Introduction to GPU programming with CUDA

Instructor: Dr. Juan Carlos Zuniga-Anaya (University of Saskatchewan)

Title: Introduction to GPU programming with CUDA

This is a general introduction to the GP-GPU programming model and the use of CUDA and C to implement parallel computations in modern NVIDIA-GPU devices. The course also provides a series of examples and practical exercises where the attendees will be able to implement the concepts and techniques learned.

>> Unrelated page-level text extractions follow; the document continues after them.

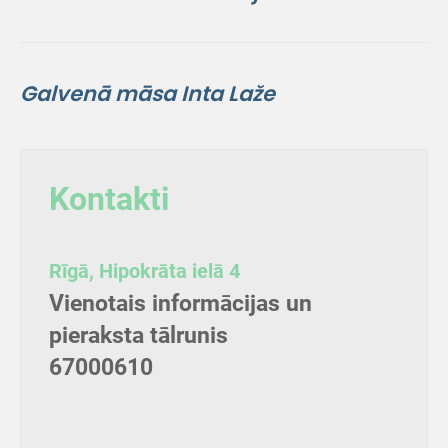
Galvenā māsa Inta Laže
Kontakti
Rīgā, Hipokrāta ielā 4
Vienotais informācijas un
pieraksta tālrunis
67000610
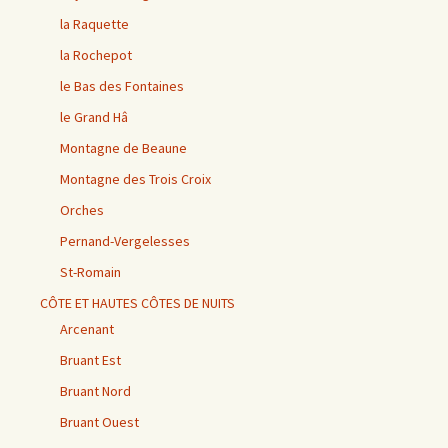
la Raquette
la Rochepot
le Bas des Fontaines
le Grand Hâ
Montagne de Beaune
Montagne des Trois Croix
Orches
Pernand-Vergelesses
St-Romain
CÔTE ET HAUTES CÔTES DE NUITS
Arcenant
Bruant Est
Bruant Nord
Bruant Ouest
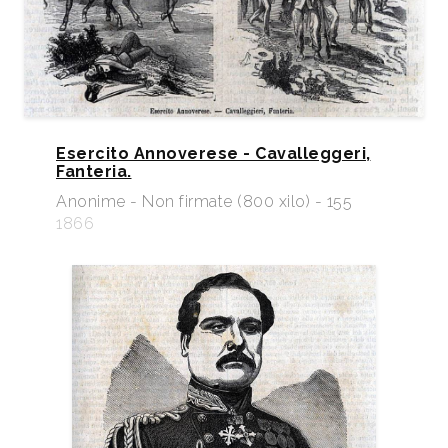
Esercito Annoverese - Cavalleggeri,
Fanteria.
Anonime - Non firmate (800 xilo) - 155
1866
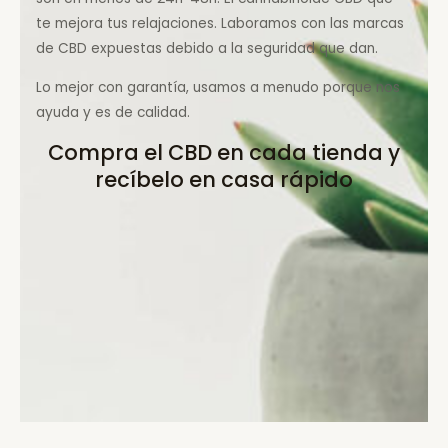
te mejora tus relajaciones. Laboramos con las marcas
de CBD expuestas debido a la seguridad que dan.
Lo mejor con garantía, usamos a menudo porque nos
ayuda y es de calidad.
Compra el CBD en cada tienda y
recíbelo en casa rápido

Target audience: anyone interested in learning CUDA from C

Course plan:

Overview of GPU computing
- what is a GPU?
- GPU architecture
- GPU programming approaches
CUDA programming model
- data parallelism
- thread hierarchy
- memory model
Synchronicity in CUDA
- task timeline (kernels, transfers, CPU computations)
- concurrency
- streams and events (synchronization)
Profiling and optimization of CUDA kernels
- instrumenting code, and the NVIDIA profiler
- occupancy (memory latency, stalls)
- branching, iterations, loops

Note that contents won’t be given in strict order, but rather “as needed” during the solution of examples and exercises, combining presentation of concepts with hands-on experiences.

Duration: 6 hours

Level: intermediate

Prerequisites: Some programming background is required. In particular, basic knowledge of C or C++ is necessary to follow the examples and exercises.

Setup:

Cluster reservation: ideally 1 GPU per student (this way we can fit 4 students per node on Cedar, only 2 per node on Graham)
Laptop software: SSH client (built-in on Mac/Linux, on Windows MobaXTerm or PuTTY)